Western blotting analysis
OSCC cells were stimulated with LPS for various time periods at 37°C and then lysed with M-PER® Mammalian Protein Extraction Reagent. Protein was quantified by the BCA Protein Assay Kit according to the manufacturer’s instruction, separated by SDS-polyacrylamide gel electrophoresis, and then electrotransferred onto a polyvinylidene difluoride membrane. Essential component detection in the cells was performed with the following antibodies via overnight incubation at 4°C: anti-MyD88 (Abcam), anti-I-κBa (Santa Cruz), anti-phosph-p38 (Cell Signaling Technology, MA, USA), and anti-TLR4 (Imgenex). HRP-conjugated secondary Antibody (Pierce Chemical, MO, USA; 1:5000 dilution) was added for 1 h at room temperature, followed by development of reactions in a chemiluminescent detection system. β-actin antibody was used as a control.
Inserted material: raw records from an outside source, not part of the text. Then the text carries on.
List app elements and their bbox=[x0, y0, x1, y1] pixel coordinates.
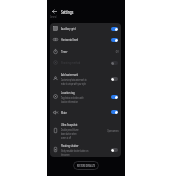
staticText: screen is off bbox=[61, 136, 71, 140]
button[interactable]: Shooting method bbox=[50, 57, 121, 68]
staticText: Auxiliary grid bbox=[61, 26, 76, 31]
staticText: Horizontal level bbox=[61, 37, 78, 42]
button[interactable]: Toggle bbox=[111, 61, 118, 65]
staticText: make it unique with your style bbox=[61, 82, 86, 86]
staticText: the screen bbox=[61, 153, 70, 157]
staticText: Location tag bbox=[61, 90, 75, 95]
staticText: location information bbox=[61, 100, 78, 104]
other: Back bbox=[52, 9, 57, 14]
button[interactable]: Location tag bbox=[50, 87, 121, 106]
button[interactable]: Open camera bbox=[103, 129, 118, 133]
staticText: Shooting method bbox=[61, 60, 81, 65]
button[interactable]: Floating shutter bbox=[50, 142, 121, 157]
staticText: Add watermark bbox=[61, 72, 78, 77]
button[interactable]: Back bbox=[47, 7, 125, 16]
button[interactable]: Ultra Snapshot bbox=[50, 119, 121, 142]
button[interactable]: Auxiliary grid bbox=[50, 23, 121, 34]
button[interactable]: Toggle bbox=[111, 148, 118, 152]
button[interactable]: Toggle bbox=[111, 110, 118, 114]
staticText: Customize photo watermark to bbox=[61, 78, 87, 82]
staticText: Ultra Snapshot bbox=[61, 122, 78, 127]
staticText: Sticky movable shutter button on bbox=[61, 149, 88, 153]
staticText: Floating shutter bbox=[61, 143, 79, 148]
button[interactable]: Mute bbox=[50, 106, 121, 118]
button[interactable]: Off bbox=[103, 50, 118, 54]
button[interactable]: Toggle bbox=[111, 77, 118, 81]
staticText: Tag photos and videos with bbox=[61, 96, 84, 100]
button[interactable]: Horizontal level bbox=[50, 34, 121, 45]
staticText: Double press Volume bbox=[61, 128, 79, 132]
staticText: down button when bbox=[61, 132, 77, 136]
button[interactable]: Toggle bbox=[111, 27, 118, 31]
button[interactable]: Add watermark bbox=[50, 69, 121, 88]
button[interactable]: Timer bbox=[50, 46, 121, 57]
staticText: Settings bbox=[61, 8, 73, 15]
button[interactable]: Toggle bbox=[111, 95, 118, 99]
staticText: RESTORE DEFAULTS bbox=[77, 163, 96, 168]
staticText: General bbox=[50, 15, 57, 19]
staticText: Timer bbox=[61, 49, 68, 54]
staticText: Mute bbox=[61, 110, 67, 115]
button[interactable]: Toggle bbox=[111, 38, 118, 42]
button[interactable]: RESTORE DEFAULTS bbox=[73, 161, 99, 170]
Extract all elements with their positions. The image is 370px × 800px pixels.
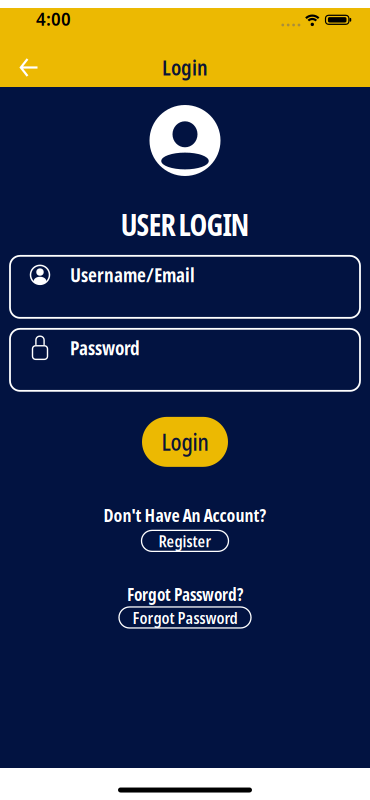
button[interactable]: Register [142,530,228,551]
button[interactable]: Password [0,329,370,391]
staticText: Password [70,335,140,361]
button[interactable] [0,59,38,76]
staticText: Don't Have An Account? [104,503,266,527]
staticText: Login [162,426,208,457]
staticText: 4:00 [36,6,71,31]
staticText: Register [158,530,212,552]
staticText: Forgot Password? [127,582,243,606]
button[interactable]: Login [142,417,228,467]
staticText: Login [162,53,208,82]
button[interactable]: Forgot Password [119,607,251,628]
staticText: USER LOGIN [120,204,250,245]
button[interactable]: Username/Email [0,256,370,318]
staticText: Username/Email [70,262,195,288]
staticText: Forgot Password [132,606,238,629]
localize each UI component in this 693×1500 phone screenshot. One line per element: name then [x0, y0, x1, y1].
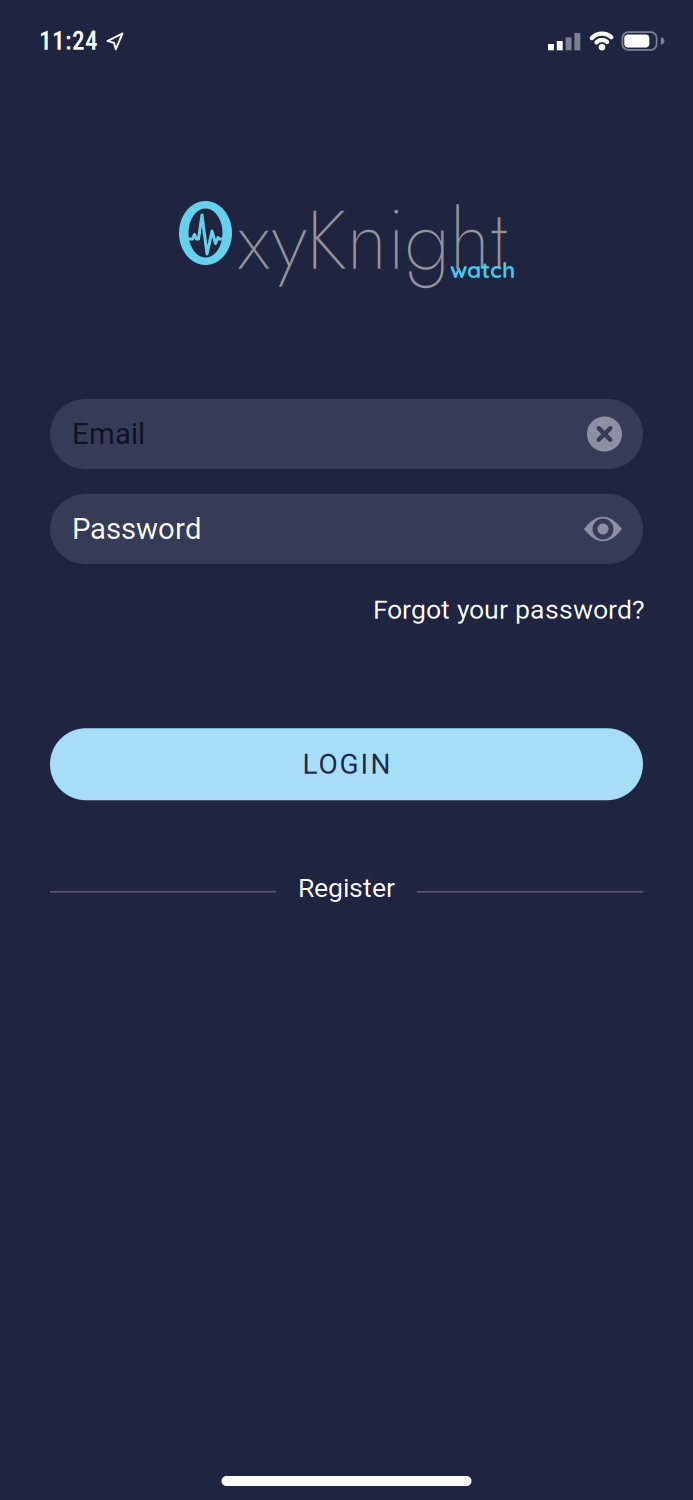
staticText: watch [450, 255, 515, 284]
staticText: Register [298, 872, 395, 904]
button[interactable]: Forgot your password? [373, 594, 645, 625]
staticText: Email [72, 417, 145, 451]
staticText: Password [72, 512, 202, 546]
staticText: LOGIN [302, 748, 390, 781]
button[interactable]: Register [298, 872, 395, 904]
staticText: 11:24 [39, 26, 98, 56]
button[interactable]: LOGIN [50, 728, 643, 800]
button[interactable]: Show password [584, 516, 622, 542]
button[interactable]: Clear text [587, 416, 622, 452]
staticText: Forgot your password? [373, 594, 645, 625]
staticText: xyKnight [238, 180, 508, 300]
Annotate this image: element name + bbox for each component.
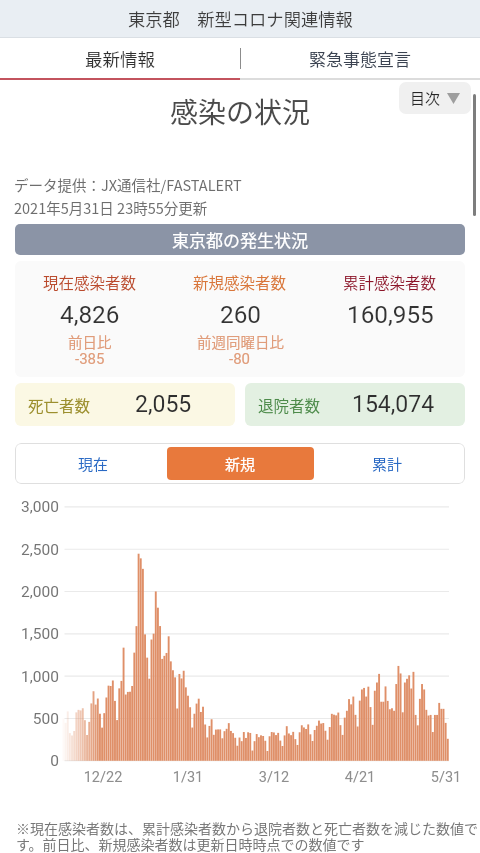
- staticText: 死亡者数: [28, 394, 91, 416]
- staticText: 退院者数: [258, 394, 321, 416]
- staticText: 累計: [372, 453, 403, 475]
- staticText: 500: [0, 710, 59, 728]
- button[interactable]: 新規: [167, 447, 314, 480]
- staticText: データ提供：JX通信社/FASTALERT: [14, 174, 242, 195]
- staticText: 4/21: [330, 769, 390, 786]
- staticText: 3,000: [0, 498, 59, 516]
- button[interactable]: 累計: [314, 447, 461, 480]
- staticText: 前日比: [68, 331, 112, 352]
- button[interactable]: 現在: [19, 447, 167, 480]
- staticText: 新規: [225, 453, 256, 475]
- button[interactable]: 目次: [399, 82, 471, 114]
- staticText: 1,500: [0, 625, 59, 643]
- staticText: 2021年5月31日 23時55分更新: [14, 197, 208, 218]
- staticText: 154,074: [352, 391, 435, 418]
- staticText: 現在: [78, 453, 109, 475]
- staticText: 160,955: [347, 300, 434, 328]
- button[interactable]: 死亡者数: [15, 383, 235, 426]
- button[interactable]: 緊急事態宣言: [240, 38, 480, 78]
- button[interactable]: 最新情報: [0, 38, 240, 78]
- staticText: 目次: [410, 87, 441, 109]
- staticText: 新規感染者数: [193, 271, 287, 293]
- staticText: -385: [75, 350, 105, 368]
- staticText: -80: [229, 350, 251, 368]
- staticText: 東京都の発生状況: [172, 227, 308, 252]
- staticText: 最新情報: [85, 46, 155, 71]
- staticText: 2,000: [0, 583, 59, 601]
- staticText: 前週同曜日比: [197, 331, 284, 352]
- staticText: 2,055: [135, 391, 192, 418]
- staticText: 260: [220, 300, 261, 328]
- staticText: 緊急事態宣言: [309, 46, 411, 71]
- staticText: 3/12: [244, 769, 304, 786]
- staticText: 東京都 新型コロナ関連情報: [128, 6, 353, 31]
- staticText: 現在感染者数: [43, 271, 137, 293]
- staticText: 0: [0, 752, 59, 770]
- button[interactable]: 退院者数: [245, 383, 465, 426]
- staticText: ※現在感染者数は、累計感染者数から退院者数と死亡者数を減じた数値で す。前日比、…: [16, 818, 478, 853]
- staticText: 2,500: [0, 541, 59, 559]
- staticText: 4,826: [60, 300, 120, 328]
- staticText: 累計感染者数: [343, 271, 437, 293]
- staticText: 5/31: [416, 769, 476, 786]
- staticText: 1/31: [158, 769, 218, 786]
- staticText: 1,000: [0, 668, 59, 686]
- staticText: 感染の状況: [0, 91, 480, 132]
- staticText: 12/22: [73, 769, 133, 786]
Effects of TLR4-specific siRNA
Expression of TLR4 in the cell lines was temporarily silenced using small interfering RNA (siRNA) of TLR4. The sense and antisense strands of siRNA were: 5-GUCUAGUGGCUAAUUCCUA-3 and 5-UAGGAAUUAGCCACUAGAC-3. Briefly, 2 × 105 tumor cells were seeded in wells of a six-well plate and cultured in DMEM. The next day, the cells were transfected with human TLR4 siRNA (GenePharma Co., Shanghai, China) at different concentrations according to the manufacturer’s instructions. The negative control consisted of siRNA with no homology to known sequences from humans. Cells were incubated in complete DMEM medium at 37°C in an atmosphere of 5% CO2. Western blot was used to test TLR4 expression and further experiments were carried out.
Statistical analysis
Table
1 data were analysed by the statistical software SPSS10.0 for windows (SPSS10.0 Inc., USA). Other statistical analysis was performed using the Student’s
t-test. Values of
P <0.05 were considered significant.
Competing interests
The authors declare that they have no competing interests.
Author’s contributions
CFX designed the study and interpreted the data and amended the manuscript; CWT provided all the cell lines and gave instructions; SZJ performed the experiments and drafted the manuscript; LQQ participated in immunohistochemistry and flow cytometry analysis; and YDX helped to do the immunofluorescence microscope analysis. All of the authors read and approved the final version of this manuscript.